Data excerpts
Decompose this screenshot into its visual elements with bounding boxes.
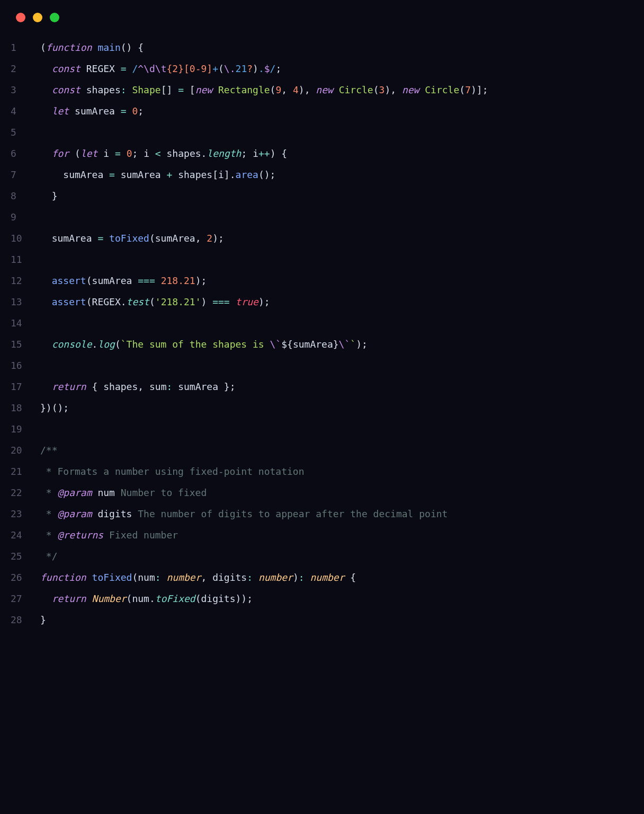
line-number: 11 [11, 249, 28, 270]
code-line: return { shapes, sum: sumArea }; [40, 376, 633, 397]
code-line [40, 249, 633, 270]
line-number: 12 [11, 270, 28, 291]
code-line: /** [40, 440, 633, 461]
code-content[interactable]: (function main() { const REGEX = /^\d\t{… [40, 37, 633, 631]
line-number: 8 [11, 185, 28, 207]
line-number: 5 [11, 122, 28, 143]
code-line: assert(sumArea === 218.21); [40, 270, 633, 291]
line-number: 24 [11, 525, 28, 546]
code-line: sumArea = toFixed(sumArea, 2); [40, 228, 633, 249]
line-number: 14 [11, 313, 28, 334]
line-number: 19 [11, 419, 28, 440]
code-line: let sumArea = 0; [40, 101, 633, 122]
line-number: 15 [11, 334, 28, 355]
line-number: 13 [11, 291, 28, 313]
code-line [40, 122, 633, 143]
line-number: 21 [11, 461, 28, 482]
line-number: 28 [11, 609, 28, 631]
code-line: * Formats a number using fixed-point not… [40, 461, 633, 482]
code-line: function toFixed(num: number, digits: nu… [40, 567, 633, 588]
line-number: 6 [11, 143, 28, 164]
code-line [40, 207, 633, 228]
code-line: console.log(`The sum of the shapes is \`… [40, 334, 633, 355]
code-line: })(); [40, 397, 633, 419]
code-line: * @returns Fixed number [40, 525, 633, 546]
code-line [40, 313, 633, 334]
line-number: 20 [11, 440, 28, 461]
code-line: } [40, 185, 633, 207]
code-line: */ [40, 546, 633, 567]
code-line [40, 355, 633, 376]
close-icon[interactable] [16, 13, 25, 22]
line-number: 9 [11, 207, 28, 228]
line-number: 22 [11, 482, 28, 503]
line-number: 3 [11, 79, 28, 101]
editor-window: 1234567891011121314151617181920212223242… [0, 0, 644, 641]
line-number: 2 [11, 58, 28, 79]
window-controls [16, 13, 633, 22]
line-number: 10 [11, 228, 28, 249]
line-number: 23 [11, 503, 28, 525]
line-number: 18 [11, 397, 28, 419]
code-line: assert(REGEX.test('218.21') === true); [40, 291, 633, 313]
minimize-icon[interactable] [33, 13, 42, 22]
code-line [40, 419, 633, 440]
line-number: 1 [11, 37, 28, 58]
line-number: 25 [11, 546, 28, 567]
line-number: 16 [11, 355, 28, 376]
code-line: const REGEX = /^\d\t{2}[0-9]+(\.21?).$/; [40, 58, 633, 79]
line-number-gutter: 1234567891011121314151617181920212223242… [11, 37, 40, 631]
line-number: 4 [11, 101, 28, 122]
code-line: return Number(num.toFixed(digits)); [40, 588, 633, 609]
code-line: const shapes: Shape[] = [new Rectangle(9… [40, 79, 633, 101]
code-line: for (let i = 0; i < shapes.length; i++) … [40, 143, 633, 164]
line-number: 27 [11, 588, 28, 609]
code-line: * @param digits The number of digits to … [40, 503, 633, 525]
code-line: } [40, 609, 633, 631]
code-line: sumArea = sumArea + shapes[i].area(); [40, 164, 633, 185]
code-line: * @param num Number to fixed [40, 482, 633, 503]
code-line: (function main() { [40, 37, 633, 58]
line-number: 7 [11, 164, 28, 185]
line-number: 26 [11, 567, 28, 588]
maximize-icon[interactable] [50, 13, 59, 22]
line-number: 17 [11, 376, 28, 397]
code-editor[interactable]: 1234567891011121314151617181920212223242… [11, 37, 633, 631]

▶ WHAT TO DO:
Identify the lines in the entries that hold "const" and return each one.

▶ TASK SOLUTION:
code-content[interactable]: (function main() { const REGEX = /^\d\t{… [40, 37, 633, 631]
code-line: const REGEX = /^\d\t{2}[0-9]+(\.21?).$/; [40, 58, 633, 79]
code-line: const shapes: Shape[] = [new Rectangle(9… [40, 79, 633, 101]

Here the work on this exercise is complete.